Sin darse cuenta, se tumba en la alfombra que hay junto al sofá. Y le pasa la mano por su flequillo. A él siempre le gustó que le acariciara. Y él, ahora no se entera. Lleva días sin dormir, y podría quedarse sin despertarse una semana y media en ese sofá; el sofá del destierro. Y de no haber sido porque Lisa escuchó el sonido procedente del televisor, aún seguiría dormida. Pero en ese momento, es ella la que está despierta, y por eso se aprovecha. Le mira, le toca y le siente. Pero él no la ve. Y le coge la mano...

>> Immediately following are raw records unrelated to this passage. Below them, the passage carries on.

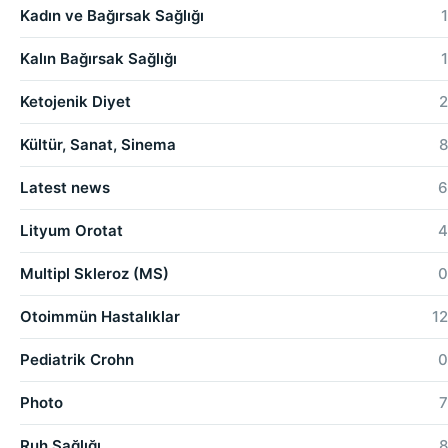
Kadın ve Bağırsak Sağlığı
1
Kalın Bağırsak Sağlığı
1
Ketojenik Diyet
2
Kültür, Sanat, Sinema
8
Latest news
6
Lityum Orotat
4
Multipl Skleroz (MS)
0
Otoimmün Hastalıklar
12
Pediatrik Crohn
0
Photo
7
Ruh Sağlığı
8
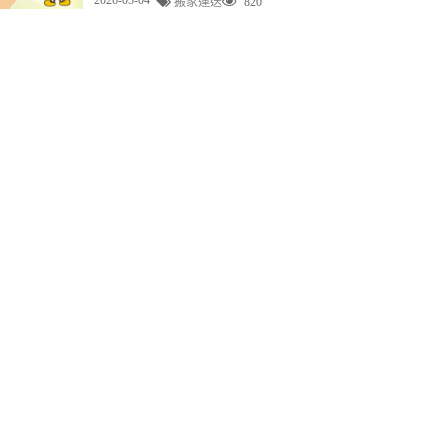
搬家運送
820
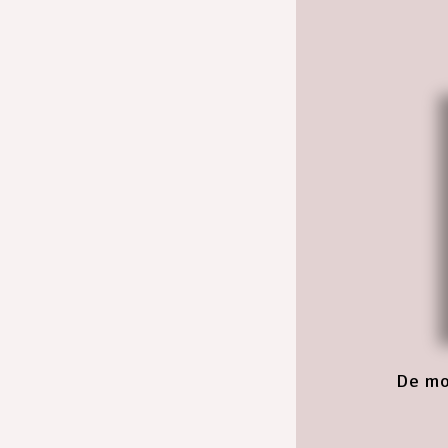
De mo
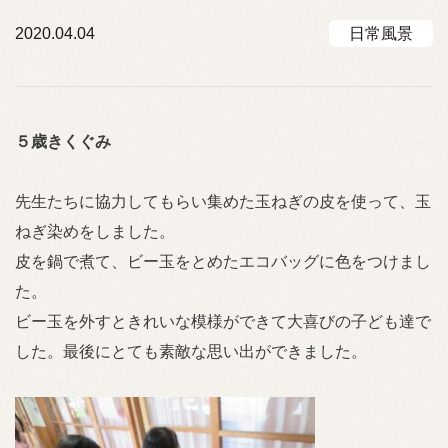
2020.04.04
日常風景
５歳きくぐみ
先生たちに協力してもらい集めた玉ねぎの皮を使って、玉
ねぎ染めをしました。
皮を鍋で煮て、ビー玉をとめたエコバッグに色をつけまし
た。
ビー玉を外すときれいな模様ができて大喜びの子ども達で
した。最後にとても素敵な思い出ができました。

Una hora más tarde, Mark duerme en el sofá, y Lisa aún tiene agarrada su mano, mientras ella también duerme, encima de esa bonita alfombra. Lisa está soñando. Sueña que ojalá no pare de llover nunca. Mark también sueña. Sueña que ojalá no pare de llover nunca. Y la luz de esa vecina farola envuelve sus acurrucados cuerpos...

Pero eso no es lo importante. Ni que han nacido el uno para el otro. Ni que son Adán y Eva. Ni que dentro de poco tienen que levantarse para no llegar tarde a clase y que no los pueda castigar la señorita Sara. Lo más importante, es que en esa calle cualquiera, en esa urbanización cualquiera, en ese 16 de Septiembre de un año cualquiera... diluvia.